Thursday January 1, 2009

Noel Whittaker

Q My husband and I want to buy a bigger home for our family and see the current market as an ideal time to buy. But we don't believe it is a good time to sell. We are wondering if we should keep our existing house, rent it out and use the rent to meet the mortgage repayments, or sell the house CGT-free while we can? But how quickly do we need to sell our old home after buying a new house to ensure it is CGT-free?

A Remember you buy and sell in the same market. If you are moving from a cheaper house to a more expensive one you will almost certainly be better off to drop the price of the existing house for a quick sale and then make up the difference by driving a hard bargain with the property you want to buy. For example, if your present house is worth $500,000 and you are buying one for $900,000 a reduction of $75,000 in yours may enable you to get a reduction of $150,000 in the one you are buying.
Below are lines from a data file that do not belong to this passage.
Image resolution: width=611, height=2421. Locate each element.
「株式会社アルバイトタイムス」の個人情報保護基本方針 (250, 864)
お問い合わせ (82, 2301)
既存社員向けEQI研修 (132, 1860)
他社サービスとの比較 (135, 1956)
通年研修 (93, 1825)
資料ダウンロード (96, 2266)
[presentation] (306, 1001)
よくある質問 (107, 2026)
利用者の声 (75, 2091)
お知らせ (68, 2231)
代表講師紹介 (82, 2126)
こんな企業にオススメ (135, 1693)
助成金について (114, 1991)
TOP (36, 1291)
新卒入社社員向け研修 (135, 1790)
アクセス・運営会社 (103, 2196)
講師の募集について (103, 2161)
Make sure you research the market. There is no point in dropping your property for a quick sale if what you want is unavailable.
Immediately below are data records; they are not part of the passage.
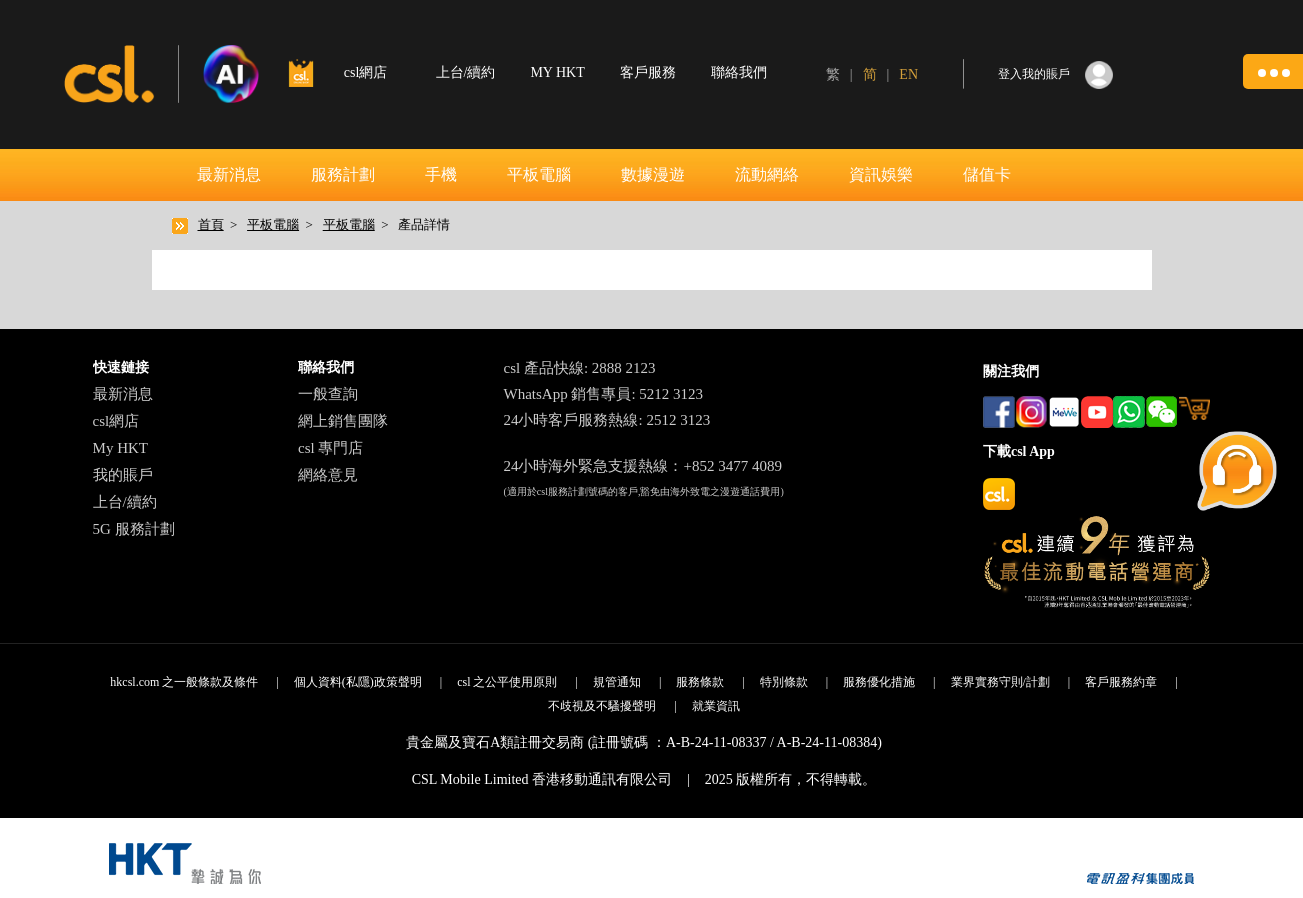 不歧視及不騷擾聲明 (602, 706)
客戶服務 (648, 72)
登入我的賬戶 (1034, 74)
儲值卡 (987, 174)
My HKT (120, 448)
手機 (441, 174)
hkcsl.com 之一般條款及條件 (184, 682)
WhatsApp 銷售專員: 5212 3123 (603, 394)
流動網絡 (767, 174)
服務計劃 (343, 174)
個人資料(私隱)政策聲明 (358, 682)
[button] (1273, 71)
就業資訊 (716, 706)
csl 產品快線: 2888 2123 (579, 368)
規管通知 (617, 682)
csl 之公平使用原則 (507, 682)
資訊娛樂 (881, 174)
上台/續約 (466, 72)
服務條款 (700, 682)
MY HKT (557, 72)
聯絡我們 (739, 72)
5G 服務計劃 (134, 529)
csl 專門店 (330, 448)
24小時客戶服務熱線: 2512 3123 (606, 420)
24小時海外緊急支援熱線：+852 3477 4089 (642, 466)
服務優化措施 (879, 682)
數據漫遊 (653, 174)
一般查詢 (328, 394)
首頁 (211, 224)
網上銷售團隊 (343, 421)
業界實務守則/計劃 (1000, 682)
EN (908, 74)
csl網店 (116, 421)
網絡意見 (328, 475)
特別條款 (784, 682)
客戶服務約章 (1121, 682)
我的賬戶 (123, 475)
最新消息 (229, 174)
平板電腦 (539, 174) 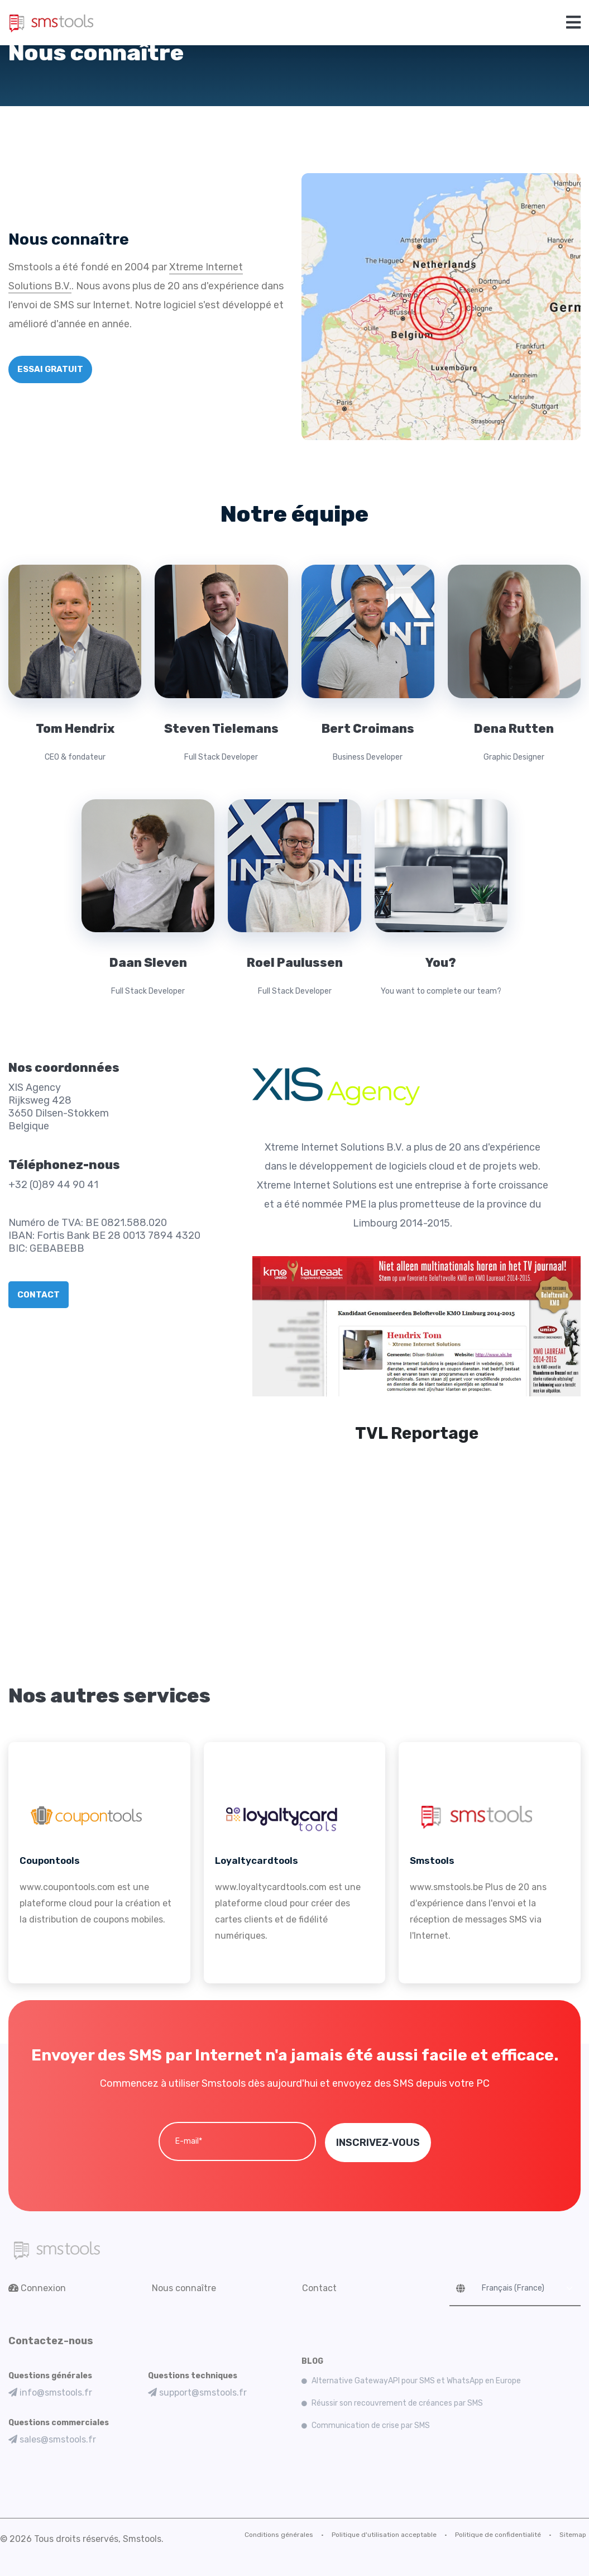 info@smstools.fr (50, 2392)
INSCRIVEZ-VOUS (378, 2142)
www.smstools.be (446, 1887)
Q Our new interest rate on our home loan is 6.86 per cent. The balance on our home loan is $331,000 with a limit of $344,000. At the moment we are paying off $650 a week, which is more than required. What is the ideal amount of time in which to pay off a home loan and why? How much should our repayments be per week if we were going to pay off the loan at the ideal rate?

A Your present repayments are equal to $2816 a month, which will have the loan paid off in 16 years and you will pay a total of $216,000 in interest. My optimum repayments are $12 a thousand, which would be $3972 a month or $914 a week on your existing loan. If you could afford payments at this level the term of the loan would drop to 91/2 years and you would pay just $120,000 in interest. I appreciate you may not be able to afford payments at this level, so just continue to pay as much as you can.

Q I recently had brought to my attention an article that referred to budget changes affecting commonwealth seniors health card holders. Specifically, the article referred to withdrawals from superannuation being captured by the new definition of income. However, I am not sure whether "withdrawals" includes account-based pensions or only cash withdrawals. Can you clear this up for me?

A To qualify for a CSHC, a person must make a claim for the card, and meet the following criteria: they must not be receiving an income support payment from Centrelink or the Department of Veterans' Affairs; they must be of age pension age; they must have an annual adjusted taxable income of less than $50,000 for singles or $80,000 for couples (combined income) (note, $639.60 per year is added for each dependent child); and they must be an Australian resident or special category visa holder.

From July 1, 2009, the adjusted taxable income for a person's tax year will be the sum of the following: taxable income, employer provided benefits, target foreign income, net rental property loss, income from a superannuation income stream with a taxed source, including lump sum withdrawals, income that is voluntarily salary-sacrificed to your superannuation and net financial investment loss.